═════ Information given
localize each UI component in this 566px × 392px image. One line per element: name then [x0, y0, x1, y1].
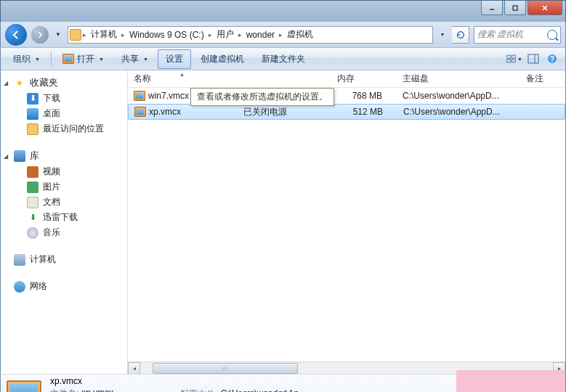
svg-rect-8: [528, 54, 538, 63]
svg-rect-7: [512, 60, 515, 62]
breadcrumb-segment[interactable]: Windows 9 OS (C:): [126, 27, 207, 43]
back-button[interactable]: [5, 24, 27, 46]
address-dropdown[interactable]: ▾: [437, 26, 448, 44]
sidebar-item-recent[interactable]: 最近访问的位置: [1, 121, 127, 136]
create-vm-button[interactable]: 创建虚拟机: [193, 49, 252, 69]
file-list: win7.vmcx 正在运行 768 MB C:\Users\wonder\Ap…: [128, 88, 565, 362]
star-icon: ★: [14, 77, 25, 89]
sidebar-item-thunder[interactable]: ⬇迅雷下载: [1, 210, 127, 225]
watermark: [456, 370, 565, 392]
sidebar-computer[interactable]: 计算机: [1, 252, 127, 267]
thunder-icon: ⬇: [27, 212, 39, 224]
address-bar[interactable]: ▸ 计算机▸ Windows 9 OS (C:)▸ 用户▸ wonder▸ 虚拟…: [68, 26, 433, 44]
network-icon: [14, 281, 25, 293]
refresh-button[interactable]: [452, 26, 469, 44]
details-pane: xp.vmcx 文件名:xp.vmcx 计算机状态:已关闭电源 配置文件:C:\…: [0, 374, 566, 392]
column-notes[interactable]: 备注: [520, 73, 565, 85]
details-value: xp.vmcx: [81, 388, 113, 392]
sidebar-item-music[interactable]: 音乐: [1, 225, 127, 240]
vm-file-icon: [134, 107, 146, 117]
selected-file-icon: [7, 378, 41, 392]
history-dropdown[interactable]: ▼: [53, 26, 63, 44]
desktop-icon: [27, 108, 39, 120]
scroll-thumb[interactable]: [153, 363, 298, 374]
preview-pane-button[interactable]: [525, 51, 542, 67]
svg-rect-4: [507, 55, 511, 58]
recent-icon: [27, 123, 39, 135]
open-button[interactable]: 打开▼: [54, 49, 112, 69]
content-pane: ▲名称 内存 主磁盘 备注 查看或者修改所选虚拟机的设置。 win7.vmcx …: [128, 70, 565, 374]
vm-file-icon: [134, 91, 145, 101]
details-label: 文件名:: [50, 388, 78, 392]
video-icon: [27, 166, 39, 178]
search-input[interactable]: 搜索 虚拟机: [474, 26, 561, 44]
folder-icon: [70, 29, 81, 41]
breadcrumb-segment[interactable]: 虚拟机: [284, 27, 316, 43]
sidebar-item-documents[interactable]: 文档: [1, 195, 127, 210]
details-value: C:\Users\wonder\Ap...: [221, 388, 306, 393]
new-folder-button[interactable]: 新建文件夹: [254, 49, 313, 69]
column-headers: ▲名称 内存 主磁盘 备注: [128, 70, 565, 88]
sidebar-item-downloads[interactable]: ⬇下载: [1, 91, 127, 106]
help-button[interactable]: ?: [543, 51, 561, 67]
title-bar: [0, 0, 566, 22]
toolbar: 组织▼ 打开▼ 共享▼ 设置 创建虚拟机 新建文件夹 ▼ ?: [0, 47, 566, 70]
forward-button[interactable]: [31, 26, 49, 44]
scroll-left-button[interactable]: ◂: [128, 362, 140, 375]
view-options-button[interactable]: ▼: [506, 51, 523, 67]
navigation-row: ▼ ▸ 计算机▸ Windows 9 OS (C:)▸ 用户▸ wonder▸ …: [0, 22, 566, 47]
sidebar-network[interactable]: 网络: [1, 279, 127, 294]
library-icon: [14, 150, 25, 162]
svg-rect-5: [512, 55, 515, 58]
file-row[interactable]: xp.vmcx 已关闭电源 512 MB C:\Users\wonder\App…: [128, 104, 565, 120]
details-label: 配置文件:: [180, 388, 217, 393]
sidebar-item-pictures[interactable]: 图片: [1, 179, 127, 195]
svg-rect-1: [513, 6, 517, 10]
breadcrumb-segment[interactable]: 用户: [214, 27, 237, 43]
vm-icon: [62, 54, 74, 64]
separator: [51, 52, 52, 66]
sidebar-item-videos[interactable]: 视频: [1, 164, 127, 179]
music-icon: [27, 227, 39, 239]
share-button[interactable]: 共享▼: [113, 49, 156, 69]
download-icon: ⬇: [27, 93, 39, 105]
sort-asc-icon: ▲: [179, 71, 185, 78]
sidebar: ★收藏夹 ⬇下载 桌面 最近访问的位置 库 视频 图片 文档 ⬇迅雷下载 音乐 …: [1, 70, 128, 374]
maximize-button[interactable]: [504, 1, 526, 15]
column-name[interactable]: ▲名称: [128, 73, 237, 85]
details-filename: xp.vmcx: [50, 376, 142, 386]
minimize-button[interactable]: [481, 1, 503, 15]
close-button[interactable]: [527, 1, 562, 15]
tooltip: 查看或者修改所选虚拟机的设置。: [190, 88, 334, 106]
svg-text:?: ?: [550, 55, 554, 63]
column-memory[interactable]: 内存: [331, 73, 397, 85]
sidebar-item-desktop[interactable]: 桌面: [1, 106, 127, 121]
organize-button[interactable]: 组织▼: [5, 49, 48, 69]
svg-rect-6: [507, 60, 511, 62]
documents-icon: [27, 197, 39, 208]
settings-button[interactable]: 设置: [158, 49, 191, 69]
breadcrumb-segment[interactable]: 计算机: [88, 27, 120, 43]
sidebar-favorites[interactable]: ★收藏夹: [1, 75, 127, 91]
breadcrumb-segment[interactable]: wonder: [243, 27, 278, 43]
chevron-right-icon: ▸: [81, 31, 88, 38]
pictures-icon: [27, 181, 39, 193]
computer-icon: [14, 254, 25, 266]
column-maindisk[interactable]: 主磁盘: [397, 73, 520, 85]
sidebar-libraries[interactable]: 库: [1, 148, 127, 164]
══════════
Problem description:
Output every line of the records exactly, excluding all pictures.

Output of the exercise:
localize each UI component in this 566px × 392px image. One line per element: name then [x0, y0, x1, y1].
svg-rect-8: [528, 54, 538, 63]
svg-rect-7: [512, 60, 515, 62]
breadcrumb-segment[interactable]: Windows 9 OS (C:): [126, 27, 207, 43]
back-button[interactable]: [5, 24, 27, 46]
address-dropdown[interactable]: ▾: [437, 26, 448, 44]
sidebar-item-recent[interactable]: 最近访问的位置: [1, 121, 127, 136]
create-vm-button[interactable]: 创建虚拟机: [193, 49, 252, 69]
file-list: win7.vmcx 正在运行 768 MB C:\Users\wonder\Ap…: [128, 88, 565, 362]
star-icon: ★: [14, 77, 25, 89]
sidebar-item-thunder[interactable]: ⬇迅雷下载: [1, 210, 127, 225]
watermark: [456, 370, 565, 392]
sidebar-computer[interactable]: 计算机: [1, 252, 127, 267]
thunder-icon: ⬇: [27, 212, 39, 224]
address-bar[interactable]: ▸ 计算机▸ Windows 9 OS (C:)▸ 用户▸ wonder▸ 虚拟…: [68, 26, 433, 44]
network-icon: [14, 281, 25, 293]
refresh-button[interactable]: [452, 26, 469, 44]
details-pane: xp.vmcx 文件名:xp.vmcx 计算机状态:已关闭电源 配置文件:C:\…: [0, 374, 566, 392]
column-notes[interactable]: 备注: [520, 73, 565, 85]
details-value: xp.vmcx: [81, 388, 113, 392]
sidebar-item-music[interactable]: 音乐: [1, 225, 127, 240]
vm-file-icon: [134, 107, 146, 117]
selected-file-icon: [7, 378, 41, 392]
history-dropdown[interactable]: ▼: [53, 26, 63, 44]
desktop-icon: [27, 108, 39, 120]
scroll-thumb[interactable]: [153, 363, 298, 374]
preview-pane-button[interactable]: [525, 51, 542, 67]
svg-rect-4: [507, 55, 511, 58]
recent-icon: [27, 123, 39, 135]
open-button[interactable]: 打开▼: [54, 49, 112, 69]
content-pane: ▲名称 内存 主磁盘 备注 查看或者修改所选虚拟机的设置。 win7.vmcx …: [128, 70, 565, 374]
vm-file-icon: [134, 91, 145, 101]
details-label: 文件名:: [50, 388, 78, 392]
video-icon: [27, 166, 39, 178]
search-input[interactable]: 搜索 虚拟机: [474, 26, 561, 44]
folder-icon: [70, 29, 81, 41]
breadcrumb-segment[interactable]: 虚拟机: [284, 27, 316, 43]
sidebar-item-documents[interactable]: 文档: [1, 195, 127, 210]
details-value: C:\Users\wonder\Ap...: [221, 388, 306, 393]
new-folder-button[interactable]: 新建文件夹: [254, 49, 313, 69]
column-headers: ▲名称 内存 主磁盘 备注: [128, 70, 565, 88]
sidebar-item-downloads[interactable]: ⬇下载: [1, 91, 127, 106]
help-button[interactable]: ?: [543, 51, 561, 67]
title-bar: [0, 0, 566, 22]
toolbar: 组织▼ 打开▼ 共享▼ 设置 创建虚拟机 新建文件夹 ▼ ?: [0, 47, 566, 70]
forward-button[interactable]: [31, 26, 49, 44]
scroll-left-button[interactable]: ◂: [128, 362, 140, 375]
view-options-button[interactable]: ▼: [506, 51, 523, 67]
navigation-row: ▼ ▸ 计算机▸ Windows 9 OS (C:)▸ 用户▸ wonder▸ …: [0, 22, 566, 47]
sidebar-network[interactable]: 网络: [1, 279, 127, 294]
library-icon: [14, 150, 25, 162]
svg-rect-5: [512, 55, 515, 58]
file-row[interactable]: xp.vmcx 已关闭电源 512 MB C:\Users\wonder\App…: [128, 104, 565, 120]
details-label: 配置文件:: [180, 388, 217, 393]
sidebar-item-pictures[interactable]: 图片: [1, 179, 127, 195]
svg-rect-1: [513, 6, 517, 10]
breadcrumb-segment[interactable]: 用户: [214, 27, 237, 43]
vm-icon: [62, 54, 74, 64]
separator: [51, 52, 52, 66]
sidebar-item-videos[interactable]: 视频: [1, 164, 127, 179]
music-icon: [27, 227, 39, 239]
share-button[interactable]: 共享▼: [113, 49, 156, 69]
download-icon: ⬇: [27, 93, 39, 105]
sort-asc-icon: ▲: [179, 71, 185, 78]
sidebar: ★收藏夹 ⬇下载 桌面 最近访问的位置 库 视频 图片 文档 ⬇迅雷下载 音乐 …: [1, 70, 128, 374]
maximize-button[interactable]: [504, 1, 526, 15]
column-name[interactable]: ▲名称: [128, 73, 237, 85]
details-filename: xp.vmcx: [50, 376, 142, 386]
minimize-button[interactable]: [481, 1, 503, 15]
close-button[interactable]: [527, 1, 562, 15]
tooltip: 查看或者修改所选虚拟机的设置。: [190, 88, 334, 106]
svg-text:?: ?: [550, 55, 554, 63]
column-memory[interactable]: 内存: [331, 73, 397, 85]
sidebar-item-desktop[interactable]: 桌面: [1, 106, 127, 121]
organize-button[interactable]: 组织▼: [5, 49, 48, 69]
svg-rect-6: [507, 60, 511, 62]
documents-icon: [27, 197, 39, 208]
settings-button[interactable]: 设置: [158, 49, 191, 69]
breadcrumb-segment[interactable]: 计算机: [88, 27, 120, 43]
sidebar-favorites[interactable]: ★收藏夹: [1, 75, 127, 91]
breadcrumb-segment[interactable]: wonder: [243, 27, 278, 43]
chevron-right-icon: ▸: [81, 31, 88, 38]
pictures-icon: [27, 181, 39, 193]
computer-icon: [14, 254, 25, 266]
column-maindisk[interactable]: 主磁盘: [397, 73, 520, 85]
sidebar-libraries[interactable]: 库: [1, 148, 127, 164]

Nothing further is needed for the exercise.